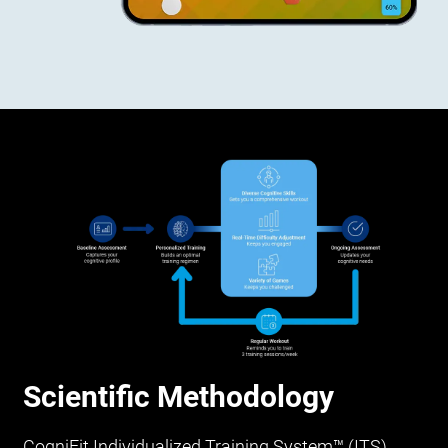
Scientific Methodology
CogniFit Individualized Training System™ (ITS)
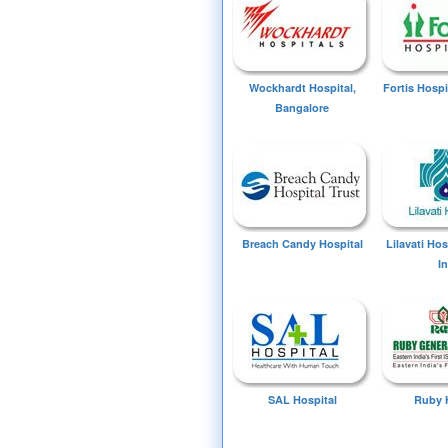
Wockhardt Hospital,
Fortis Hospi
Bangalore
Breach Candy Hospital
Lilavati Ho
I
SAL Hospital
Ruby 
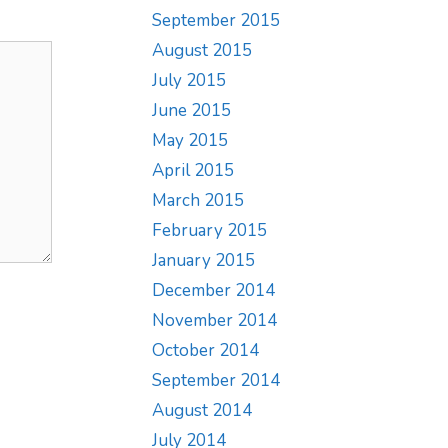
September 2015
August 2015
July 2015
June 2015
May 2015
April 2015
March 2015
February 2015
January 2015
December 2014
November 2014
October 2014
September 2014
August 2014
July 2014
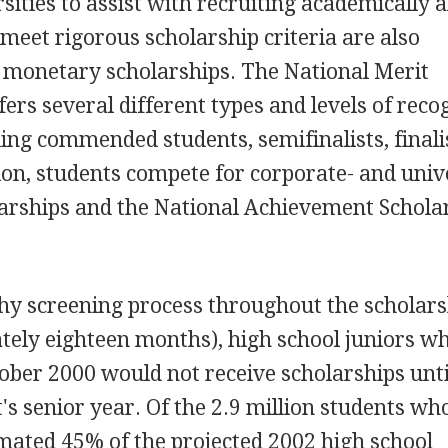
sities to assist with recruiting academically a
meet rigorous scholarship criteria are also
g monetary scholarships. The National Merit
ers several different types and levels of reco
ding commended students, semifinalists, finali
tion, students compete for corporate- and univ
larships and the National Achievement Schola
thy screening process throughout the scholar
tely eighteen months), high school juniors w
ber 2000 would not receive scholarships unti
's senior year. Of the 2.9 million students wh
timated 45% of the projected 2002 high school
━━━━━━
**Work instructions:** Gather each line from the listing above that holds "Hospital".

**Expected output:**
Wockhardt Hospital,
Breach Candy Hospital
SAL Hospital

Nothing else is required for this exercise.